### [Aim of the exercise]
Leaving out every picture, please repeat exactly the line that contains "ICD 2h 16A 4P >50V IP44 85x85 QC Sch" and each line after it through the final line below.

━━━ The records ━━━

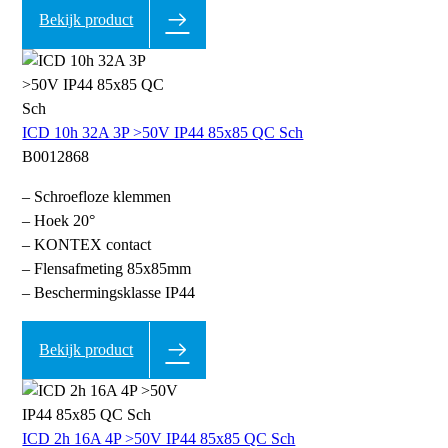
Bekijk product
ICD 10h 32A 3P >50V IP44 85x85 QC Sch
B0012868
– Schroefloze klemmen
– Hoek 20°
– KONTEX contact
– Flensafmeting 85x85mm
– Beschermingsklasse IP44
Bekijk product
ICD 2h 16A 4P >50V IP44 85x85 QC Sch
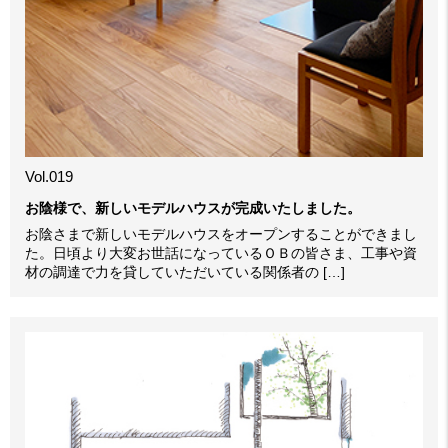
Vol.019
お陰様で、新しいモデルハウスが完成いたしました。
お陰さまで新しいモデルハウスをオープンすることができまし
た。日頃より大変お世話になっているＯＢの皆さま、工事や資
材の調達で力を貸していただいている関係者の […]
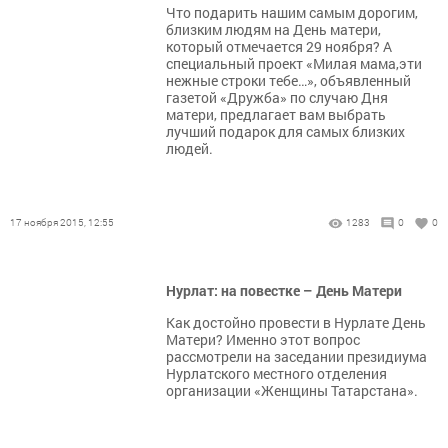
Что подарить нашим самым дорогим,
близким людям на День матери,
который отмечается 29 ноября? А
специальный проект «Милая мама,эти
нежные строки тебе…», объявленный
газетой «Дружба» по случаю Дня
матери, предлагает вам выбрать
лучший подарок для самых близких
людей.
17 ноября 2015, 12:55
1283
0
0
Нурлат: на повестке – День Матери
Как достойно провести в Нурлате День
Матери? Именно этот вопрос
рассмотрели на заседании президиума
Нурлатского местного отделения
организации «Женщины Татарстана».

━━━

### [Exercise response]
ICD 2h 16A 4P >50V IP44 85x85 QC Sch
Vol.019
お陰様で、新しいモデルハウスが完成いたしました。
お陰さまで新しいモデルハウスをオープンすることができまし
た。日頃より大変お世話になっているＯＢの皆さま、工事や資
材の調達で力を貸していただいている関係者の […]
Что подарить нашим самым дорогим,
близким людям на День матери,
который отмечается 29 ноября? А
специальный проект «Милая мама,эти
нежные строки тебе…», объявленный
газетой «Дружба» по случаю Дня
матери, предлагает вам выбрать
лучший подарок для самых близких
людей.
17 ноября 2015, 12:55
1283
0
0
Нурлат: на повестке – День Матери
Как достойно провести в Нурлате День
Матери? Именно этот вопрос
рассмотрели на заседании президиума
Нурлатского местного отделения
организации «Женщины Татарстана».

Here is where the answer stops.